Afghan adio soap opera

New Home, New Life (Pashto: Naway Kor, Naway Jwand) is an Afghan radio soap opera. It started out in 1994 produced by the BBC World Service at the service station in Peshawar, Pakistan, and inspired by the BBC's The Archers. It was created by John Butt - a Brit who first arrived in Afghanistan as a hippie in 1969 - alongside Liz Rigbey, a former editor of The Archers during the 1980s.

The show combined entertainment with educating the rural population. Set in three Afghan villages, and broadcast in both Pashto and Dari, the show was popular among many Afghans during the first era of the Taliban regime, despite the group's ban on radio. Apparently some Taliban leaders themselves were fans of the show. There was reportedly near-universal listenership by Afghans both within and outside the country.

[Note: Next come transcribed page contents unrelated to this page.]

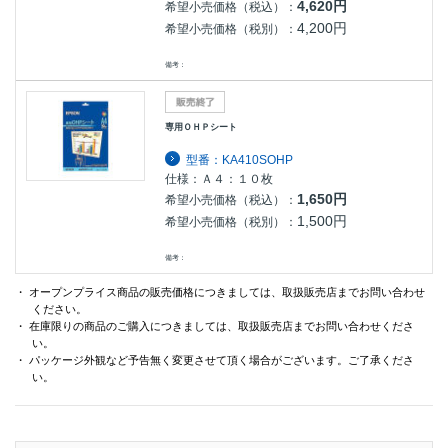
4,620円
希望小売価格（税込）：
4,200円
希望小売価格（税別）：
備考：
専用ＯＨＰシート
型番：KA410SOHP
仕様：Ａ４：１０枚
1,650円
希望小売価格（税込）：
1,500円
希望小売価格（税別）：
備考：
・ オープンプライス商品の販売価格につきましては、取扱販売店までお問い合わせ
ください。
・ 在庫限りの商品のご購入につきましては、取扱販売店までお問い合わせくださ
い。
・ パッケージ外観など予告無く変更させて頂く場合がございます。ご了承くださ
い。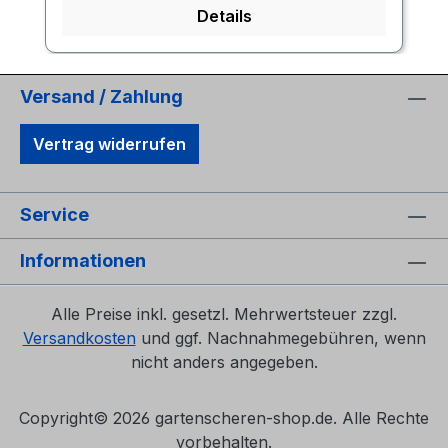
Details
Versand / Zahlung
Vertrag widerrufen
Service
Informationen
Alle Preise inkl. gesetzl. Mehrwertsteuer zzgl.
Versandkosten
und ggf. Nachnahmegebühren, wenn
nicht anders angegeben.
Copyright©
2026 gartenscheren-shop.de. Alle Rechte
vorbehalten.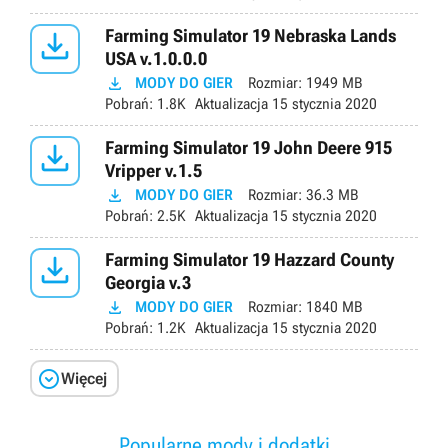

Farming Simulator 19 Nebraska Lands
USA v.1.0.0.0

MODY DO GIER
Rozmiar:
1949 MB
Pobrań:
1.8K
Aktualizacja
15 stycznia 2020

Farming Simulator 19 John Deere 915
Vripper v.1.5

MODY DO GIER
Rozmiar:
36.3 MB
Pobrań:
2.5K
Aktualizacja
15 stycznia 2020

Farming Simulator 19 Hazzard County
Georgia v.3

MODY DO GIER
Rozmiar:
1840 MB
Pobrań:
1.2K
Aktualizacja
15 stycznia 2020

Więcej
Popularne mody i dodatki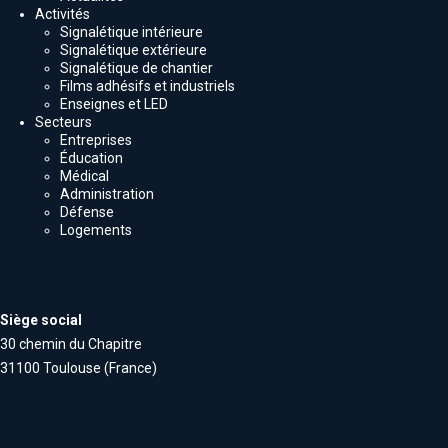
Activités
Signalétique intérieure
Signalétique extérieure
Signalétique de chantier
Films adhésifs et industriels
Enseignes et LED
Secteurs
Entreprises
Éducation
Médical
Administration
Défense
Logements
Siège social
30 chemin du Chapitre
31100 Toulouse (France)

The British government and mission in Afghanistan had also invested much into the show during the 2000s.

The UN's Kofi Annan called the show "a perfect illustration of how the media can use drama and entertainment to advance the cause of peace and development". The BBC moved the show's production from Peshawar to Kabul in 2002. Mehrali Watandost, who played the character Nazir in the drama, died in 2017.

New Home, New Life is now independently produced.